シンガポール、チャイナタウンのモスクへ

シンガポールの魅力の一つは、多民族がごくせまい土地で共存していることです。たとえばチャイナタウンにあるジャマエ・モスク(マスジッド・ジャメという呼び方も)。シンガポール初心者には、「チャイナタウンに、どうしてモスクが?」と不思議に感じるかもしれません。そこがシンガポールの楽しいところ。同じサウスブリッジロードの数軒先にはヒンドゥー教寺院があり、さらに少し先には仏教寺院が並ぶという具合です。

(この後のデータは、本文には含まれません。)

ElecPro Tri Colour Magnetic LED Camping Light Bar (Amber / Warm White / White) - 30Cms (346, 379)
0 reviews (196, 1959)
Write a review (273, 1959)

シンガポールのモスク、ジャマエ・モスクで親切に感激 シンガポールのモスク、ジャマエ・モスクで親切に感激

ムスリムでなくても見学自由の時間帯には入れます

シンガポールには他にもいくつかモスクがあり、私もそのほとんどを訪れてきましたが、このジャマエ・モスクはとくに印象深い見学となりました。ペパーミントグリーンのかわいらしい外観です。間口はせまく、門をくぐって中に入ると、豪華絢爛な建築とはほど遠いものの、落ち着いた雰囲気にほっと一息つけます。ここにたくさんの啓蒙ポスターが貼ってあり、一つ一つが大変おもしろいのでした。

掲示されているポスターがどれもおもしろい!

たとえば、「ムスリムはイエス(キリスト)のことをどう考えているのでしょうか?」と題して、「キリスト教と敵対してはならない」という主旨のことがわかりやすく解説してあったり、死後の世界や体の健康について、ユーモラスなイラストを交えながら書かれていたりします。私がいちいち感心しながら興味深く読んでいると(英文なので苦労していたともいえますが)、奥の事務所からいつの間にかこの寺院の人が出てきて、案内をしてくれました。やさしくて紳士的、しかもハンサムなそのお兄さんは、なんと日本語の立派な解説書まで持ってきてくれました。

案内の青年と楽しく会話

その本の奥付を見ると、発行元は我が家の近くにある「イスラミック・センター・ジャパン」だったのです。「わあ!この本を作っているのは、うちのすぐ近くなんですよ!」と興奮して彼に言うと、とても喜んでくれ、お土産に解説本だけでなくミネラルウォーターまで持たせてくれたのです。他にも次々と見学者がやってきては去って行くのですが、そんなにいろいろしてもらったのは私だけでした。やはり、イスラムに対して素直に関心を持っているという態度が伝わったからでしょう。

いい出会いは、いい思い出になります

その交流は、長い旅の中のほんのひとときでしたが、とてもいい時間でした。「ムスリムは外国の人間に対してもきちんと布教活動をしていてえらいなあ……」。これ以降、ますますモスク見学が好きになりました。このジャマエ・モスクは、1826年に南インドからやってきたタミル人たちが建てた、シンガポールで最も古いモスクのひとつです。南インドらしい素朴さが、外国人にとって親しみやすいことも魅力だと思います。他の宗教施設同様、礼節をもって見学してみましょう。